Carly Pearce will also give you a glimpse inside her heart on this album, as she examines the many intricacies of love and relationships. ‘Halfway Home’, co-written by Pearce, Jimmy Robbins and Laura Veltz, is a number one hit in waiting. It’s a power ballad in every sense of the word, a song that Trisha Yearwood would have killed to get her hands on back in 1998. Pearce employs a slightly deeper, darker vocal timbre on a track in which she bares her soul to the man she ditched, trying to explain to him that she never meant to hurt him. ‘I broke your heart, but by mistake,’ she pleads in real diva style. This is a MASSIVE song and will easily find its way to the top of the charts if released as a single.
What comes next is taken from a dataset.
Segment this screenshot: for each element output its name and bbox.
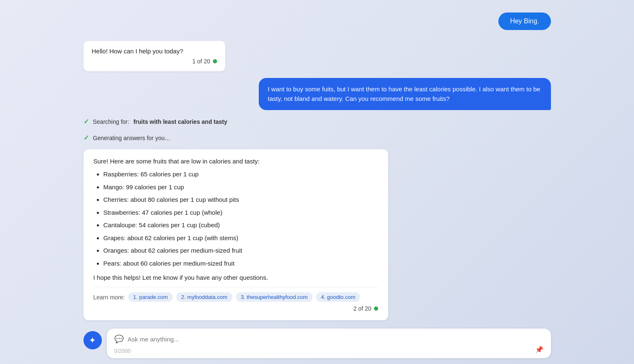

Other emotionally nuanced songs include ‘It Won’t Always Be Like This’, which is a sort of ‘I Need a Ride Home’ part II themed song about resilience and perseverance, ‘Greener Grass’ and the very Disney-esque ‘Love Has No Heart’, which is also a potential huge hit in-waiting for Pearce. Her smoky vocals really hit the mark on this track and the Disney-style bridge which leads into the massive chorus really puts me in mind of an Ariel, or a Jasmine or an Elsa staring forlornly out of a castle (or seaweed) window as the love of their life rides (or swims) away!

No Country album is complete without a duet and this one has two! Current single ‘I Hope Your Happy Now’, co-written with Luke Combs, is riding high in the charts right now and is quite simply the best duet we’ve heard since Chris Young and Cassadee Pope. ‘….Happy Now’ really benefits from the addition of Lee Brice’s older, gruffer vocals and features the type of nuanced lyrics that you maybe don’t take in on first listen. It’s a terrific story built solely around the play on words that ‘I hope you’re happy now’ could mean. Carly means one thing, Brice another and together they are electric.
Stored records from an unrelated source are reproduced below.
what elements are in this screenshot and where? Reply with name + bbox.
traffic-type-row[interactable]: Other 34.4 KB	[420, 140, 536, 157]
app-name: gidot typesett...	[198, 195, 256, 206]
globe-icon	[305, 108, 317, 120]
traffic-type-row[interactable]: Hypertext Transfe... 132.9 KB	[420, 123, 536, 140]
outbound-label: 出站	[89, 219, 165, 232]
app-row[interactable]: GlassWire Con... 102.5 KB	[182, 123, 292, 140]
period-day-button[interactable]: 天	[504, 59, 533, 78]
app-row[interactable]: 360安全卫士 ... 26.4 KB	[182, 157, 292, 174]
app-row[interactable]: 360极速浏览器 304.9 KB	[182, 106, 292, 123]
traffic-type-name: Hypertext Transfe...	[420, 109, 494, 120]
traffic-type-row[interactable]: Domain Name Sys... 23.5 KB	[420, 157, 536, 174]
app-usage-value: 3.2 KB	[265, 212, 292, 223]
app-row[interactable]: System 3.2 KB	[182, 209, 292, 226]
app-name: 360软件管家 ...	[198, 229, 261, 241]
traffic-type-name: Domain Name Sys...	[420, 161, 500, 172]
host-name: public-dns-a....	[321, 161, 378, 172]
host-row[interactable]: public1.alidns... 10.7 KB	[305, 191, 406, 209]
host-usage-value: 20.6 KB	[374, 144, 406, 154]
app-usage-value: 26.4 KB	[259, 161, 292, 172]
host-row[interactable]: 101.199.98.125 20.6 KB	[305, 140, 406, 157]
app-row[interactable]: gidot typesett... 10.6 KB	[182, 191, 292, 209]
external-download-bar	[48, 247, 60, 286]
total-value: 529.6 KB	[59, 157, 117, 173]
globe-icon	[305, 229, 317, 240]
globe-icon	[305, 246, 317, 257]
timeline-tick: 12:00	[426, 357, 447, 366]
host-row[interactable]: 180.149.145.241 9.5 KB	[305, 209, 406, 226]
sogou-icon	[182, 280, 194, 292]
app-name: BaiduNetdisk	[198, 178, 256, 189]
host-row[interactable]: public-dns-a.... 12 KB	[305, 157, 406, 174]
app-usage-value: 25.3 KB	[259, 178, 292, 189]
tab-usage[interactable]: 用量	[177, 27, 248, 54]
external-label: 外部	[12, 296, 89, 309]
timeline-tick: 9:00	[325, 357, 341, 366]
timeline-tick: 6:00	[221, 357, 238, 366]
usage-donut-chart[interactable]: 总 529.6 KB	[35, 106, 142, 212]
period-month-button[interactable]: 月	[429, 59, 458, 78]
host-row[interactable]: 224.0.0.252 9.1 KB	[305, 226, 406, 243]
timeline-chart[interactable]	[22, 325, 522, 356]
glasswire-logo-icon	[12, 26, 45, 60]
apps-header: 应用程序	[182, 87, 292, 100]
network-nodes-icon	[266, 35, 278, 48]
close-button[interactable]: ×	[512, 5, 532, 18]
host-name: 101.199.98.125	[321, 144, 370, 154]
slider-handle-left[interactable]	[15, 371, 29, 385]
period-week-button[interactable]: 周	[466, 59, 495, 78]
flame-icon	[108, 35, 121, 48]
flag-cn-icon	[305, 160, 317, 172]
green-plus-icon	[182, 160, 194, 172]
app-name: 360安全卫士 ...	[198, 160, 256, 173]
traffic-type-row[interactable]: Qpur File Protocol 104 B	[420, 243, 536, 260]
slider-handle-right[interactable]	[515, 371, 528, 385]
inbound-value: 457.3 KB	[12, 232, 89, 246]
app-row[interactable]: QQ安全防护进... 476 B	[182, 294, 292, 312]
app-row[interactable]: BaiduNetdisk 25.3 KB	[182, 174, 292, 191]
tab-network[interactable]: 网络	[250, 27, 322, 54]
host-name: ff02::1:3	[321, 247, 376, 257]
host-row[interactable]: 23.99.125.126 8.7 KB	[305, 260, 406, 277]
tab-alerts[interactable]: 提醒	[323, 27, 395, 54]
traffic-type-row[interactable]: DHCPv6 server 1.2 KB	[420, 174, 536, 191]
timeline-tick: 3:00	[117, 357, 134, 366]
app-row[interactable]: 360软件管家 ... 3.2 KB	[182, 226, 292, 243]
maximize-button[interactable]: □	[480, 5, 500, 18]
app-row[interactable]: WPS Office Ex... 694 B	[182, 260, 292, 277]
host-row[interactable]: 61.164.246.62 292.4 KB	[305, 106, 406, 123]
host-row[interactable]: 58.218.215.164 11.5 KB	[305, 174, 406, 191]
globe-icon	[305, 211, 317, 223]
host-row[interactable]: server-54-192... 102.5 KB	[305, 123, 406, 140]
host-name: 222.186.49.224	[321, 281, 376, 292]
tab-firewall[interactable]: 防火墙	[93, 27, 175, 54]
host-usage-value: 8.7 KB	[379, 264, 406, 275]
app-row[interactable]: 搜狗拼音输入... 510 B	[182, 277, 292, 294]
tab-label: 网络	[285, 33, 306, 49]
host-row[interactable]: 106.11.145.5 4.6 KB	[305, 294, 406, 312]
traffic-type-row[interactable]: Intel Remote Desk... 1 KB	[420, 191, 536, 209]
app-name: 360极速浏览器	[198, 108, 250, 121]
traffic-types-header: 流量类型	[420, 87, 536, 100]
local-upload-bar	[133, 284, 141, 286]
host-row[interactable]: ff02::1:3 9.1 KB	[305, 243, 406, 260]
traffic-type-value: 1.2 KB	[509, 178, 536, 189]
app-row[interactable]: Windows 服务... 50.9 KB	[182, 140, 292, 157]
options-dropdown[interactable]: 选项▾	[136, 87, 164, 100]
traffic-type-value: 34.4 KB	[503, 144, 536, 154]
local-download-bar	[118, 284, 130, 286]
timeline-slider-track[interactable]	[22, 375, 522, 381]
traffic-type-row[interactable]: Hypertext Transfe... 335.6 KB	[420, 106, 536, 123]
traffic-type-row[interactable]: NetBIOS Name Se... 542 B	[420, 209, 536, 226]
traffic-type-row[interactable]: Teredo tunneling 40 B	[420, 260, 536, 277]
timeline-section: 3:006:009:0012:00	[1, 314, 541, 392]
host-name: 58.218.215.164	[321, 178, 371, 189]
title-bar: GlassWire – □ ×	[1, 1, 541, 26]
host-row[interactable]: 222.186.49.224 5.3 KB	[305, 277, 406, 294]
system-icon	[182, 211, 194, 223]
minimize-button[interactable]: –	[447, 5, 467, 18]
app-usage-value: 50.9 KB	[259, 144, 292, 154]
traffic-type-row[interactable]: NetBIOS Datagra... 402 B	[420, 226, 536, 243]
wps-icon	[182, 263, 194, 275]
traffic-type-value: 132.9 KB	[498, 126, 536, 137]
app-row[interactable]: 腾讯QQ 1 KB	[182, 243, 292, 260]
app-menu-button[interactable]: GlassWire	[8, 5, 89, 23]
The second duet, unsurprisingly, is with Carly’s new husband and fellow Country singer, Michael Ray. Look closely and you’ll see the track, ‘Finish Your Sentences’, was actually co-written by Kelsea Ballerini and Thomas Rhett amongst others! What a pedigree and what a huge surprise the song is. For those of you out there expecting some huge, soppy love ballad about forever, eternities and all that mushy love stuff you are going to be surprised. ‘….Sentences’ is actually perhaps the most modern sounding, least Country sounding song on the album. That’s not a criticism, after all, this is a VERY Country sounding album. Pearce and Ray take it in turns to finish each other’s sentences in a very cool, funky way. Yes, it’s a love song but it might not be the love song you were expecting. Its sharper, cleverer and funkier than that.
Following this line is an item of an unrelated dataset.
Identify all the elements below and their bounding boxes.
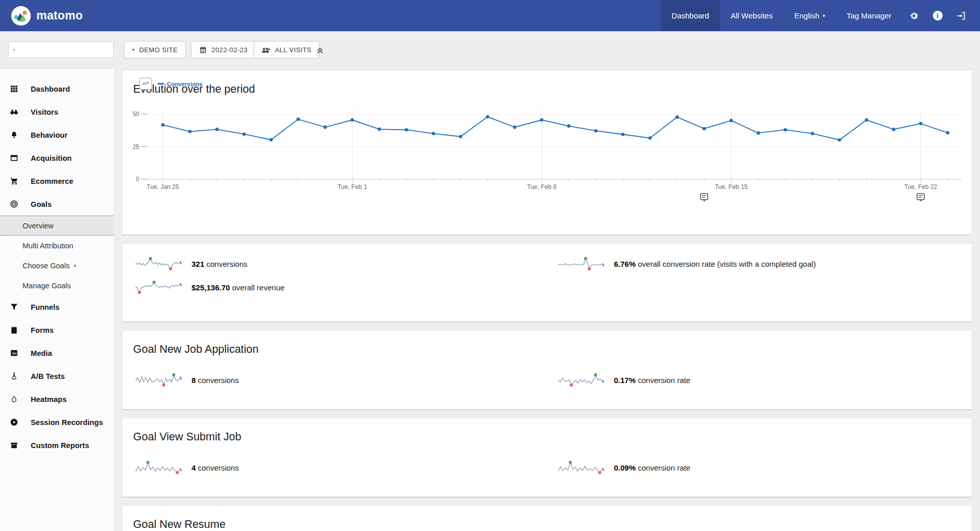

Carly Pearce, with just her second album, has produced a real career defining moment. She’s not only stayed within the genre she loves, she’s actually gone and got MORE Country:  in the same way Jon Pardi did on his transition from ‘California Sunrise’ to ‘Heartache Medication’. This is commercial Country music at its finest and it deserves to be judged alongside anything produced by the greats of the 90’s like Faith Hill and Trisha Yearwood. Pearce opens herself up to her fans and shows them all the different sides that there are to her and that there are to all women. In that sense, it’s an incredibly inclusive album, an album that represents women everywhere – their strengths, their weaknesses, their feistiness and their flaws. It’s sultry in places, playful in others. It’s focused and determined on some songs, emotionally broken elsewhere. It’s an album ABOUT women and it’s a triumph of sound, style, lyrics and production. With this album, Pearce announces herself as a real player, a real presence in the Country music world, now and hopefully for years to come.